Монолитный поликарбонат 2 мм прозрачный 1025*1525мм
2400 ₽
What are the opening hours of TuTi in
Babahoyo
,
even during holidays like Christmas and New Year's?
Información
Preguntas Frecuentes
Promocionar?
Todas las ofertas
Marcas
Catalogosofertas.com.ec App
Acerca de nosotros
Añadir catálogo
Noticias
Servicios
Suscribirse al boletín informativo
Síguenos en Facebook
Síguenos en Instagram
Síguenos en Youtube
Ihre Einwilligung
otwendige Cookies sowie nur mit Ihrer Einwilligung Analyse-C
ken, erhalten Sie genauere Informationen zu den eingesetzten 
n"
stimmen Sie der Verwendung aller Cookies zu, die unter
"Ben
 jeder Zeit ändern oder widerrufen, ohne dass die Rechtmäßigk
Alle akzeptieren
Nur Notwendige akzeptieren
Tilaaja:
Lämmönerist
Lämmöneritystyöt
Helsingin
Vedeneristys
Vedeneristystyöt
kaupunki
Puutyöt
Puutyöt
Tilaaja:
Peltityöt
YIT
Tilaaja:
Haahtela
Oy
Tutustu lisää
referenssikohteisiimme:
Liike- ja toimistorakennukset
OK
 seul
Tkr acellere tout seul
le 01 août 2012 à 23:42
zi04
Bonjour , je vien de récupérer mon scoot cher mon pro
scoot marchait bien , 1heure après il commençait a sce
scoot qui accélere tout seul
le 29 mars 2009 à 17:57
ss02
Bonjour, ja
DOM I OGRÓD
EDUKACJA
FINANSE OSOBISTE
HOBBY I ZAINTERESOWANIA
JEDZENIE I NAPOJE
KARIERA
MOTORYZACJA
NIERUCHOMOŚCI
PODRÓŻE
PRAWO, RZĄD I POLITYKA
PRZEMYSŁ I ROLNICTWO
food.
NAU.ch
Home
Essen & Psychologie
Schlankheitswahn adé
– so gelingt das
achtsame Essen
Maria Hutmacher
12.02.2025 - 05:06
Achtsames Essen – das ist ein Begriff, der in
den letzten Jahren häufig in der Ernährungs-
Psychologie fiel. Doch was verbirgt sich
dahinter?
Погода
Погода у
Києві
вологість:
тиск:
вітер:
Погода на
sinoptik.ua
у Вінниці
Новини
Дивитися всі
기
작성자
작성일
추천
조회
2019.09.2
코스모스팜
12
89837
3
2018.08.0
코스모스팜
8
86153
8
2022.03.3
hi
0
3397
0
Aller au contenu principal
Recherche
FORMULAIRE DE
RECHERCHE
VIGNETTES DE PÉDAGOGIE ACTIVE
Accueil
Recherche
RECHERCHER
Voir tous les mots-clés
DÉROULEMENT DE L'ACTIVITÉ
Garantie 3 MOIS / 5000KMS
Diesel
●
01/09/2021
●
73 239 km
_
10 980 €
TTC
-----
YOUR INSTRUCTIONS → Your task is to quote all of the data word for word.

SOLUTION FOR THIS TASK →
Монолитный поликарбонат 2 мм прозрачный 1025*1525мм
2400 ₽
What are the opening hours of TuTi in
Babahoyo
,
even during holidays like Christmas and New Year's?
Información
Preguntas Frecuentes
Promocionar?
Todas las ofertas
Marcas
Catalogosofertas.com.ec App
Acerca de nosotros
Añadir catálogo
Noticias
Servicios
Suscribirse al boletín informativo
Síguenos en Facebook
Síguenos en Instagram
Síguenos en Youtube
Ihre Einwilligung
otwendige Cookies sowie nur mit Ihrer Einwilligung Analyse-C
ken, erhalten Sie genauere Informationen zu den eingesetzten 
n"
stimmen Sie der Verwendung aller Cookies zu, die unter
"Ben
 jeder Zeit ändern oder widerrufen, ohne dass die Rechtmäßigk
Alle akzeptieren
Nur Notwendige akzeptieren
Tilaaja:
Lämmönerist
Lämmöneritystyöt
Helsingin
Vedeneristys
Vedeneristystyöt
kaupunki
Puutyöt
Puutyöt
Tilaaja:
Peltityöt
YIT
Tilaaja:
Haahtela
Oy
Tutustu lisää
referenssikohteisiimme:
Liike- ja toimistorakennukset
OK
 seul
Tkr acellere tout seul
le 01 août 2012 à 23:42
zi04
Bonjour , je vien de récupérer mon scoot cher mon pro
scoot marchait bien , 1heure après il commençait a sce
scoot qui accélere tout seul
le 29 mars 2009 à 17:57
ss02
Bonjour, ja
DOM I OGRÓD
EDUKACJA
FINANSE OSOBISTE
HOBBY I ZAINTERESOWANIA
JEDZENIE I NAPOJE
KARIERA
MOTORYZACJA
NIERUCHOMOŚCI
PODRÓŻE
PRAWO, RZĄD I POLITYKA
PRZEMYSŁ I ROLNICTWO
food.
NAU.ch
Home
Essen & Psychologie
Schlankheitswahn adé
– so gelingt das
achtsame Essen
Maria Hutmacher
12.02.2025 - 05:06
Achtsames Essen – das ist ein Begriff, der in
den letzten Jahren häufig in der Ernährungs-
Psychologie fiel. Doch was verbirgt sich
dahinter?
Погода
Погода у
Києві
вологість:
тиск:
вітер:
Погода на
sinoptik.ua
у Вінниці
Новини
Дивитися всі
기
작성자
작성일
추천
조회
2019.09.2
코스모스팜
12
89837
3
2018.08.0
코스모스팜
8
86153
8
2022.03.3
hi
0
3397
0
Aller au contenu principal
Recherche
FORMULAIRE DE
RECHERCHE
VIGNETTES DE PÉDAGOGIE ACTIVE
Accueil
Recherche
RECHERCHER
Voir tous les mots-clés
DÉROULEMENT DE L'ACTIVITÉ
Garantie 3 MOIS / 5000KMS
Diesel
●
01/09/2021
●
73 239 km
_
10 980 €
TTC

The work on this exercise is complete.